The next day, they went to visit granny and Padma's favorite aunt. It was the best day she'd had in a very long time.

She got through the remainder of that year a day at a time, and through History of Magic by raiding the library for every single scrap of information on non-European magicians. A number of Arithmancy texts proved a gold-mine; surprisingly, so did a number of Potions books. Madam Pince had explained quite firmly that the volumes on Chinese Alchemy were the personal property of Professor Snape and only allowed to his Potions N.E.W.T. class; but when she'd worked up the nerve to ask him for permission to read them, he'd merely cocked an eyebrow, shrugged, and signed the slip without looking at it.

"If you are interested in the broader history of potion-making, Miss Patil, you might find a look at the N.E.W.T. class syllabus... instructional."

She'd borrowed a heavy-annoted copy off of a very confused Penelope. In the section on historical alchemy, the first thing listed was "Soma in the Vedas & Hindu contributions to the Art".

Padma immediately resolved to get an "O" on her Potions O.W.L.

Fourth year was no better than third, with all the Tri-Wizard malarkey. It rankled, watching this show of faux multi-culturalism. History of Magic proved even dryer, duller, and whiter than the year previous.

She took to studying in the common room. To a Ravenclaw, this was an unmistakable sign. As a House, they exceeded in academics not only because on the whole they enjoyed studying, but because they knew how to take care of each other when they didn't. Generally, if one wanted to study, one went to the library, or one's room; the common room was for socializing, which in Ravenclaw meant subdued discussion and debate and perpetual wizard's chess tournament.

Unless, of course, finding the motivation to study a subject was particularly... troublesome. Plonking down her copy of /A History of Magic/ right in front of everyone was a bit embarrassing, but it was also an open invitation to be offered help, brought tea, quietly encouraged, and gently questioned and nagged if she begged off back to her room too quickly.

Still, it was a bit surprising when Cho Chang pulled up the chair in front of her. Cho was undeniably beautiful and astonishingly good at Charms and Transfiguration, but also a bit of a Quidditch fanatic and undeniably straight, so she'd never much piqued Padma's interest.

Her nose wrinkled a bit as she eyed the massive tome. "Dry, isn't it?"

Padma paused, quill hovering over the pages of notes she'd been scribbling, dripping ink over John Dee and Paracelsus. "Amongst other things. Dull. Poorly written. Biased." She stopped a moment, blotted the quill carefully as she studied Cho across the monster text. "... narrow."

Did Cho's mouth twitch?

"Oh, very much so. It does get a bit better in fifth year - they branch out a bit, if only so they've lots of trivia to stump you with on the O.W.L.s, I suspect." She reached for the blotched page of Padma's notes. "Here, let me see that."

Padma handed the parchment over wordlessly. Cho plucked the quill from her fingers, dipped it in the ink pot, and holding it at a funny angle, drew a series of fluid, elegant lines and curves around the spot, extending a few from it, adding others. They formed a character around the blemish, making it look intentional - if Padma had been taking notes in Chinese.

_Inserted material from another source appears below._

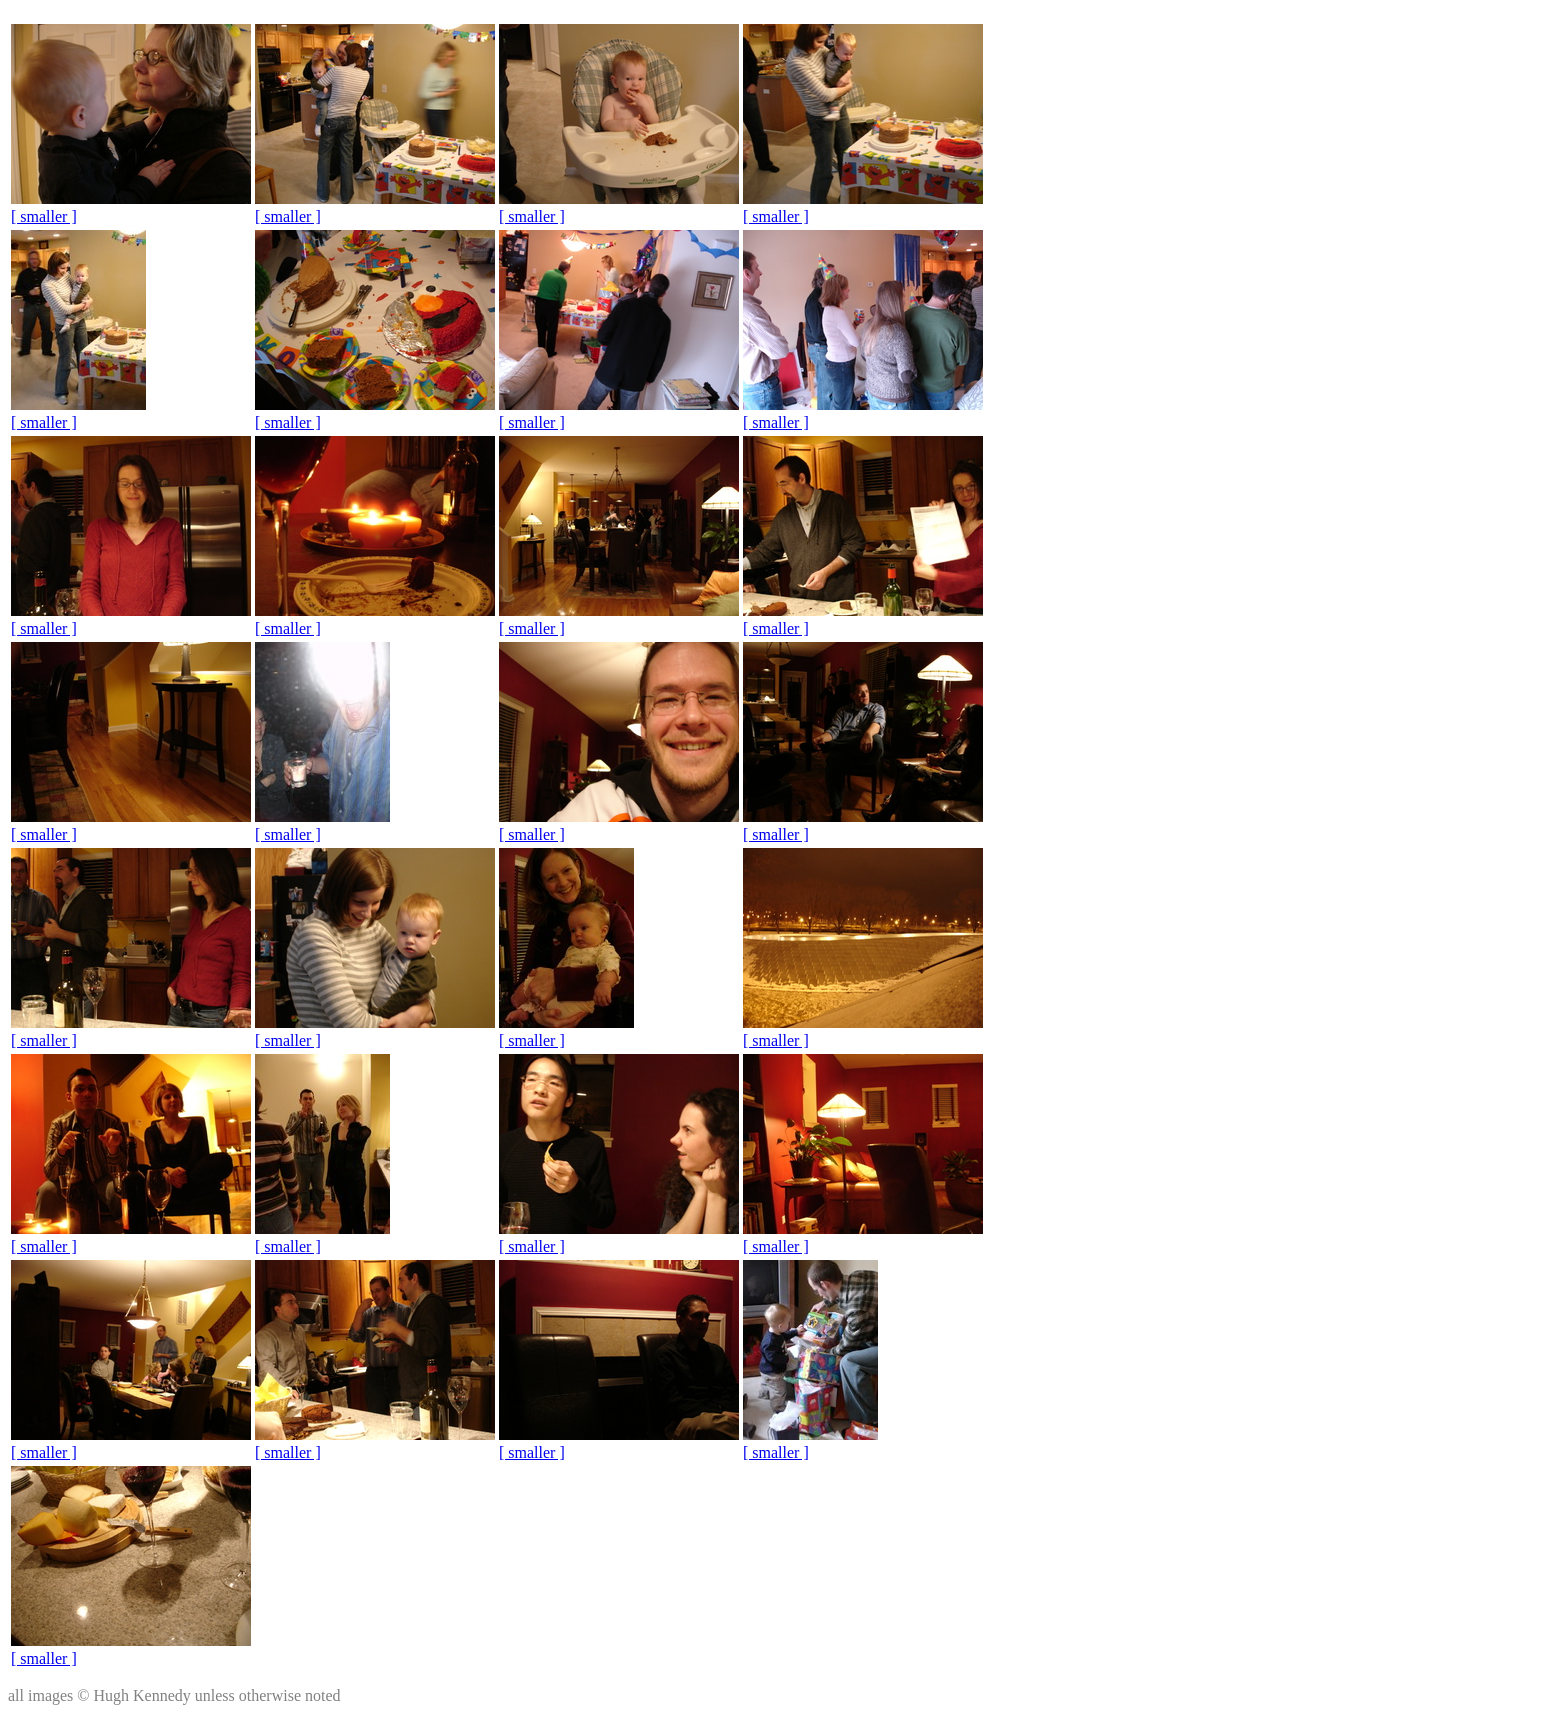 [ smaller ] (44, 216)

Cho handed the page back with a smile. "I'd better let you get back to it. Good luck, though. Let me know if you want to study together some time, all right?"

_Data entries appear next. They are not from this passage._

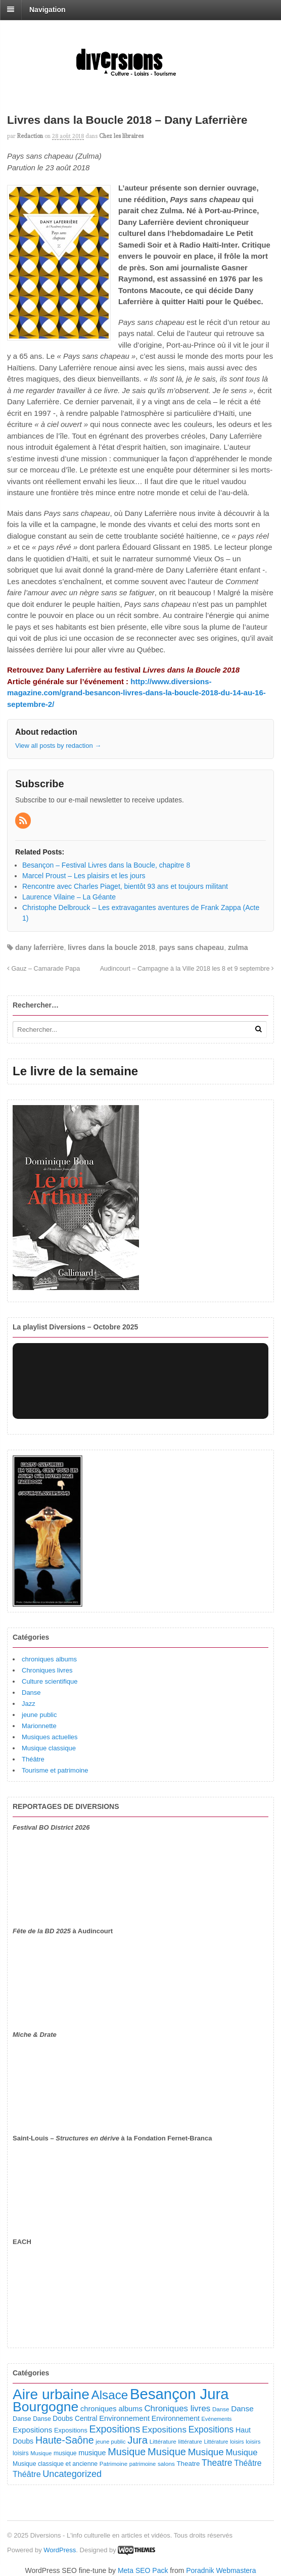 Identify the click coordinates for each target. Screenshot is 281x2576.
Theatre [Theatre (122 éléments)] (188, 2463)
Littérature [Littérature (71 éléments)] (216, 2442)
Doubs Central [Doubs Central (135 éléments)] (75, 2418)
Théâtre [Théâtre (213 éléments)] (27, 2473)
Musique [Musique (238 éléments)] (241, 2452)
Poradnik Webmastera (221, 2570)
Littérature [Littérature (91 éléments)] (163, 2441)
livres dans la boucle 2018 (111, 947)
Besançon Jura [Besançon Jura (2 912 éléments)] (179, 2394)
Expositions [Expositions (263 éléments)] (164, 2429)
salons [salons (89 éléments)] (166, 2463)
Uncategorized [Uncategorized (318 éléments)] (72, 2474)
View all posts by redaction (58, 745)
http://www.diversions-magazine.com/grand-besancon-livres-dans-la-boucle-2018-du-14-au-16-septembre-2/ (136, 692)
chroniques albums (49, 1659)
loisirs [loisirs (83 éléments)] (253, 2442)
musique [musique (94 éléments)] (65, 2453)
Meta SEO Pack (143, 2570)
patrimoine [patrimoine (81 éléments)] (142, 2464)
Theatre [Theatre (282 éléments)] (217, 2463)
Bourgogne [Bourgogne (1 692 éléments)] (45, 2406)
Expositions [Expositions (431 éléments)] (114, 2429)
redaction (30, 135)
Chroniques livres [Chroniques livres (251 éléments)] (177, 2408)
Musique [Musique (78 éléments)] (41, 2453)
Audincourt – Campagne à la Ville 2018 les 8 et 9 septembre (187, 968)
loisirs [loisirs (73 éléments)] (237, 2442)
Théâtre (33, 1759)
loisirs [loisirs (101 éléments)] (21, 2453)
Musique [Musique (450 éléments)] (127, 2451)
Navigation (47, 10)
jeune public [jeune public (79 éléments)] (110, 2442)
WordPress (59, 2550)
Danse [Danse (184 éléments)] (242, 2408)
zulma (238, 947)
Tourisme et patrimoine (55, 1770)
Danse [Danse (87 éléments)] (220, 2409)
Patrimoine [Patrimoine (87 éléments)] (113, 2463)
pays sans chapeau (191, 947)
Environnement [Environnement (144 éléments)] (176, 2418)
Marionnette (39, 1726)
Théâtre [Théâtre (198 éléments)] (247, 2463)
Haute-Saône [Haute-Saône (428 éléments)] (64, 2440)
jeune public (39, 1715)
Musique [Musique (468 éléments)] (167, 2451)
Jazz (28, 1703)
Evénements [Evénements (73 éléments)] (217, 2419)
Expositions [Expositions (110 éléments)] (70, 2430)
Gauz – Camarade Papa (43, 968)
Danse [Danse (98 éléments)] (42, 2418)
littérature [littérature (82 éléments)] (190, 2442)
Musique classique (49, 1748)
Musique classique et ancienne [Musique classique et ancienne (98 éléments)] (55, 2463)
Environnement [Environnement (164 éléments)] (124, 2418)
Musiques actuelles (50, 1737)
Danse (31, 1692)
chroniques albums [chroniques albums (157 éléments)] (111, 2409)
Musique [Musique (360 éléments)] (206, 2452)
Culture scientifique (50, 1681)
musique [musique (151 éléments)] (92, 2453)
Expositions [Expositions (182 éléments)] (32, 2429)
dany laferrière (39, 947)
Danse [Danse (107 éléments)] (22, 2418)
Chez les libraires (121, 135)
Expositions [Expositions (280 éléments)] (211, 2429)
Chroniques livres (47, 1670)
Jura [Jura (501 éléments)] (137, 2440)
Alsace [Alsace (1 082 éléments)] (109, 2395)
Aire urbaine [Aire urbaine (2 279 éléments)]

That was how it started. Somehow, between Cedric and the Tri-Wizard Tournament and O.W.L.s and everything, Cho found time to tell her stories, and be told stories in return. At first weekly, then nightly.

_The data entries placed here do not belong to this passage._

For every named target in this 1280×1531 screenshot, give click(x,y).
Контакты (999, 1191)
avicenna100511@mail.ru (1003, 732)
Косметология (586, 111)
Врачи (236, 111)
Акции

They call it "studying", because that's really what it is, but no one really knows the truth. Not even Parvati.

A couple of Ravenclaws deciding to hare off on their own and study something not in the curriculum simply out of intellectual curiousity is nothing remarkable; but if they admitted that, they'd have to start talking about why it wasn't in the curriculum.

Only at Hogwarts, they joke, would history actually be taught by a dead white European man.